◆ **Work instruction**: Print the records below exactly as they appear.

◆ **Extracted information**:
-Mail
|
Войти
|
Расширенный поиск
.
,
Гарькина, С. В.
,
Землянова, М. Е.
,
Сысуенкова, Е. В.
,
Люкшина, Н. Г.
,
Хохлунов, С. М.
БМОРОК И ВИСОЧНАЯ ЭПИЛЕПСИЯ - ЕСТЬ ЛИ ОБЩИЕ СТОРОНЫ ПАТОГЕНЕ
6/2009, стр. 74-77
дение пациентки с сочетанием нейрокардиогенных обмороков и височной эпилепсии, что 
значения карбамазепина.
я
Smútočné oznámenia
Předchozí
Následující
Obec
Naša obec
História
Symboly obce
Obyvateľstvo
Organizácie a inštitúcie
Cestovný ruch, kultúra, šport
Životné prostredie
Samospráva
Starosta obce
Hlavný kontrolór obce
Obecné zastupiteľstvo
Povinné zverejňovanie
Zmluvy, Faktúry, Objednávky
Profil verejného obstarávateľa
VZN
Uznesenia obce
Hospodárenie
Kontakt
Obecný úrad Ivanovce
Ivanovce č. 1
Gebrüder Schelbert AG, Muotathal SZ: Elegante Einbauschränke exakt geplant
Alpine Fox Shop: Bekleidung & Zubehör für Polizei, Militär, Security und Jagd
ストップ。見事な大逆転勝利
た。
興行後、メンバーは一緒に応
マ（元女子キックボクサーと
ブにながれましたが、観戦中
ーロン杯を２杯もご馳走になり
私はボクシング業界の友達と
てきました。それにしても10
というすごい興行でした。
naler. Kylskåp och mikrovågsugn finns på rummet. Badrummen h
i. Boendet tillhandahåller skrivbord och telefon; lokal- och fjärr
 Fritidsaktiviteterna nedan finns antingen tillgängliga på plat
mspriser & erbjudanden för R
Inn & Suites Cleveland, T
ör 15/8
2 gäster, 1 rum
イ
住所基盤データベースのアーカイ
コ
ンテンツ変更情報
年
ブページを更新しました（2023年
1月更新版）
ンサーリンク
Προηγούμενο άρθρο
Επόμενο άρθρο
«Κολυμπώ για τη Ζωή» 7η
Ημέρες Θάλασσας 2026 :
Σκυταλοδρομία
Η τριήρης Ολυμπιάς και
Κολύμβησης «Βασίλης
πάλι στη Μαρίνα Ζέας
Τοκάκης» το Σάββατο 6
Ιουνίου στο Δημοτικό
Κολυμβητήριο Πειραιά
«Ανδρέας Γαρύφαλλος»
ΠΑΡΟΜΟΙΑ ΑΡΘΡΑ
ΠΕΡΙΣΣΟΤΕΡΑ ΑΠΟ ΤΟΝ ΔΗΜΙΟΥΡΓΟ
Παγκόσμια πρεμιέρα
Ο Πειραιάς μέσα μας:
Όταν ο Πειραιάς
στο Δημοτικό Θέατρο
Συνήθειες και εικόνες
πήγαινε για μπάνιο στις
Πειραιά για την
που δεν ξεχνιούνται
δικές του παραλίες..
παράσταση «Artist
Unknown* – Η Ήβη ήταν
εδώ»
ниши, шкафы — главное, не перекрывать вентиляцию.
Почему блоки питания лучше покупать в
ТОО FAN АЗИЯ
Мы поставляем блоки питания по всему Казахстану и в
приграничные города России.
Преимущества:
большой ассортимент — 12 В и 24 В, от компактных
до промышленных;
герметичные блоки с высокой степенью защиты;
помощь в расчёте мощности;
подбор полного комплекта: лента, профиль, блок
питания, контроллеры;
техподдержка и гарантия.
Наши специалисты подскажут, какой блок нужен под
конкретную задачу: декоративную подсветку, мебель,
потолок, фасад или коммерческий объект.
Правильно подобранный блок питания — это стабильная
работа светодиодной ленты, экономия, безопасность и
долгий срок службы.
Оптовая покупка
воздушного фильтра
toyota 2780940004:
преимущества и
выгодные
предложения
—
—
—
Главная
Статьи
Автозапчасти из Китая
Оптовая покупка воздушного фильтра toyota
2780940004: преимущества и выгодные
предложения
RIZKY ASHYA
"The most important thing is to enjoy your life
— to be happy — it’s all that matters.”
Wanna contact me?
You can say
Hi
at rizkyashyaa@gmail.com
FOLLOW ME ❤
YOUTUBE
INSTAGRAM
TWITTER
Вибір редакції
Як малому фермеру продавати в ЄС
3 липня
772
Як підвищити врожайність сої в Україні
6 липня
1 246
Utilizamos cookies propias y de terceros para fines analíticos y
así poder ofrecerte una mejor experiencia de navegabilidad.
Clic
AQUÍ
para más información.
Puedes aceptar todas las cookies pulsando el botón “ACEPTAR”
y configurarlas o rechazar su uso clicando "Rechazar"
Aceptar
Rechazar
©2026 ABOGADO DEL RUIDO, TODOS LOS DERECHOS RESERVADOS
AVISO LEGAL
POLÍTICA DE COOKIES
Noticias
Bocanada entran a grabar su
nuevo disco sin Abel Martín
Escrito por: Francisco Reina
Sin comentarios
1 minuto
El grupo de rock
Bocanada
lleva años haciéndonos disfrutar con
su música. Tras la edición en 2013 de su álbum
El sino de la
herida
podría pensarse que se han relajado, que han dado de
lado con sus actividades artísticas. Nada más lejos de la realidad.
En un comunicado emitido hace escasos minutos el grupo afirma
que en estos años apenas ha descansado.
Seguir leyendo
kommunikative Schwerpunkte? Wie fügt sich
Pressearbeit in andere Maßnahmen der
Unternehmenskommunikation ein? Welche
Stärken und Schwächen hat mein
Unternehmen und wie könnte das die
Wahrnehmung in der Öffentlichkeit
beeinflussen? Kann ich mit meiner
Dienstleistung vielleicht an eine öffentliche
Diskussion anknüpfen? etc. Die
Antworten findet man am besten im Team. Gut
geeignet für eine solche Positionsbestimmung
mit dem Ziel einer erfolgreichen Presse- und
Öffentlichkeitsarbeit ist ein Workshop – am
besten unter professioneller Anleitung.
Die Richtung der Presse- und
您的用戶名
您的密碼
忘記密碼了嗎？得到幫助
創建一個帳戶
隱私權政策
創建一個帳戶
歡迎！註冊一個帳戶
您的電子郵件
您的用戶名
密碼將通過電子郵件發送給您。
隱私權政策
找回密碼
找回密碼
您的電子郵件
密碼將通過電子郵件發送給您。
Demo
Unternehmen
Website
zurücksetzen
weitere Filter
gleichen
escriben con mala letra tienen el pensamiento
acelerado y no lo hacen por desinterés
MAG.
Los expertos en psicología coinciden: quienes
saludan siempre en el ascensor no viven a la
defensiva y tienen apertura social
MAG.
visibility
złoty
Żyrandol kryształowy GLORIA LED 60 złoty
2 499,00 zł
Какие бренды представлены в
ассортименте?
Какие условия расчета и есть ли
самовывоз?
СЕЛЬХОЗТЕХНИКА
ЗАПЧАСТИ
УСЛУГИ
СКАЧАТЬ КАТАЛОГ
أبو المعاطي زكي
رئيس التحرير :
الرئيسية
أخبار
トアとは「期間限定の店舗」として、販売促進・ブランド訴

◆ **Output below**:
-Mail
|
Войти
|
Расширенный поиск
.
,
Гарькина, С. В.
,
Землянова, М. Е.
,
Сысуенкова, Е. В.
,
Люкшина, Н. Г.
,
Хохлунов, С. М.
БМОРОК И ВИСОЧНАЯ ЭПИЛЕПСИЯ - ЕСТЬ ЛИ ОБЩИЕ СТОРОНЫ ПАТОГЕНЕ
6/2009, стр. 74-77
дение пациентки с сочетанием нейрокардиогенных обмороков и височной эпилепсии, что 
значения карбамазепина.
я
Smútočné oznámenia
Předchozí
Následující
Obec
Naša obec
História
Symboly obce
Obyvateľstvo
Organizácie a inštitúcie
Cestovný ruch, kultúra, šport
Životné prostredie
Samospráva
Starosta obce
Hlavný kontrolór obce
Obecné zastupiteľstvo
Povinné zverejňovanie
Zmluvy, Faktúry, Objednávky
Profil verejného obstarávateľa
VZN
Uznesenia obce
Hospodárenie
Kontakt
Obecný úrad Ivanovce
Ivanovce č. 1
Gebrüder Schelbert AG, Muotathal SZ: Elegante Einbauschränke exakt geplant
Alpine Fox Shop: Bekleidung & Zubehör für Polizei, Militär, Security und Jagd
ストップ。見事な大逆転勝利
た。
興行後、メンバーは一緒に応
マ（元女子キックボクサーと
ブにながれましたが、観戦中
ーロン杯を２杯もご馳走になり
私はボクシング業界の友達と
てきました。それにしても10
というすごい興行でした。
naler. Kylskåp och mikrovågsugn finns på rummet. Badrummen h
i. Boendet tillhandahåller skrivbord och telefon; lokal- och fjärr
 Fritidsaktiviteterna nedan finns antingen tillgängliga på plat
mspriser & erbjudanden för R
Inn & Suites Cleveland, T
ör 15/8
2 gäster, 1 rum
イ
住所基盤データベースのアーカイ
コ
ンテンツ変更情報
年
ブページを更新しました（2023年
1月更新版）
ンサーリンク
Προηγούμενο άρθρο
Επόμενο άρθρο
«Κολυμπώ για τη Ζωή» 7η
Ημέρες Θάλασσας 2026 :
Σκυταλοδρομία
Η τριήρης Ολυμπιάς και
Κολύμβησης «Βασίλης
πάλι στη Μαρίνα Ζέας
Τοκάκης» το Σάββατο 6
Ιουνίου στο Δημοτικό
Κολυμβητήριο Πειραιά
«Ανδρέας Γαρύφαλλος»
ΠΑΡΟΜΟΙΑ ΑΡΘΡΑ
ΠΕΡΙΣΣΟΤΕΡΑ ΑΠΟ ΤΟΝ ΔΗΜΙΟΥΡΓΟ
Παγκόσμια πρεμιέρα
Ο Πειραιάς μέσα μας:
Όταν ο Πειραιάς
στο Δημοτικό Θέατρο
Συνήθειες και εικόνες
πήγαινε για μπάνιο στις
Πειραιά για την
που δεν ξεχνιούνται
δικές του παραλίες..
παράσταση «Artist
Unknown* – Η Ήβη ήταν
εδώ»
ниши, шкафы — главное, не перекрывать вентиляцию.
Почему блоки питания лучше покупать в
ТОО FAN АЗИЯ
Мы поставляем блоки питания по всему Казахстану и в
приграничные города России.
Преимущества:
большой ассортимент — 12 В и 24 В, от компактных
до промышленных;
герметичные блоки с высокой степенью защиты;
помощь в расчёте мощности;
подбор полного комплекта: лента, профиль, блок
питания, контроллеры;
техподдержка и гарантия.
Наши специалисты подскажут, какой блок нужен под
конкретную задачу: декоративную подсветку, мебель,
потолок, фасад или коммерческий объект.
Правильно подобранный блок питания — это стабильная
работа светодиодной ленты, экономия, безопасность и
долгий срок службы.
Оптовая покупка
воздушного фильтра
toyota 2780940004:
преимущества и
выгодные
предложения
—
—
—
Главная
Статьи
Автозапчасти из Китая
Оптовая покупка воздушного фильтра toyota
2780940004: преимущества и выгодные
предложения
RIZKY ASHYA
"The most important thing is to enjoy your life
— to be happy — it’s all that matters.”
Wanna contact me?
You can say
Hi
at rizkyashyaa@gmail.com
FOLLOW ME ❤
YOUTUBE
INSTAGRAM
TWITTER
Вибір редакції
Як малому фермеру продавати в ЄС
3 липня
772
Як підвищити врожайність сої в Україні
6 липня
1 246
Utilizamos cookies propias y de terceros para fines analíticos y
así poder ofrecerte una mejor experiencia de navegabilidad.
Clic
AQUÍ
para más información.
Puedes aceptar todas las cookies pulsando el botón “ACEPTAR”
y configurarlas o rechazar su uso clicando "Rechazar"
Aceptar
Rechazar
©2026 ABOGADO DEL RUIDO, TODOS LOS DERECHOS RESERVADOS
AVISO LEGAL
POLÍTICA DE COOKIES
Noticias
Bocanada entran a grabar su
nuevo disco sin Abel Martín
Escrito por: Francisco Reina
Sin comentarios
1 minuto
El grupo de rock
Bocanada
lleva años haciéndonos disfrutar con
su música. Tras la edición en 2013 de su álbum
El sino de la
herida
podría pensarse que se han relajado, que han dado de
lado con sus actividades artísticas. Nada más lejos de la realidad.
En un comunicado emitido hace escasos minutos el grupo afirma
que en estos años apenas ha descansado.
Seguir leyendo
kommunikative Schwerpunkte? Wie fügt sich
Pressearbeit in andere Maßnahmen der
Unternehmenskommunikation ein? Welche
Stärken und Schwächen hat mein
Unternehmen und wie könnte das die
Wahrnehmung in der Öffentlichkeit
beeinflussen? Kann ich mit meiner
Dienstleistung vielleicht an eine öffentliche
Diskussion anknüpfen? etc. Die
Antworten findet man am besten im Team. Gut
geeignet für eine solche Positionsbestimmung
mit dem Ziel einer erfolgreichen Presse- und
Öffentlichkeitsarbeit ist ein Workshop – am
besten unter professioneller Anleitung.
Die Richtung der Presse- und
您的用戶名
您的密碼
忘記密碼了嗎？得到幫助
創建一個帳戶
隱私權政策
創建一個帳戶
歡迎！註冊一個帳戶
您的電子郵件
您的用戶名
密碼將通過電子郵件發送給您。
隱私權政策
找回密碼
找回密碼
您的電子郵件
密碼將通過電子郵件發送給您。
Demo
Unternehmen
Website
zurücksetzen
weitere Filter
gleichen
escriben con mala letra tienen el pensamiento
acelerado y no lo hacen por desinterés
MAG.
Los expertos en psicología coinciden: quienes
saludan siempre en el ascensor no viven a la
defensiva y tienen apertura social
MAG.
visibility
złoty
Żyrandol kryształowy GLORIA LED 60 złoty
2 499,00 zł
Какие бренды представлены в
ассортименте?
Какие условия расчета и есть ли
самовывоз?
СЕЛЬХОЗТЕХНИКА
ЗАПЧАСТИ
УСЛУГИ
СКАЧАТЬ КАТАЛОГ
أبو المعاطي زكي
رئيس التحرير :
الرئيسية
أخبار
トアとは「期間限定の店舗」として、販売促進・ブランド訴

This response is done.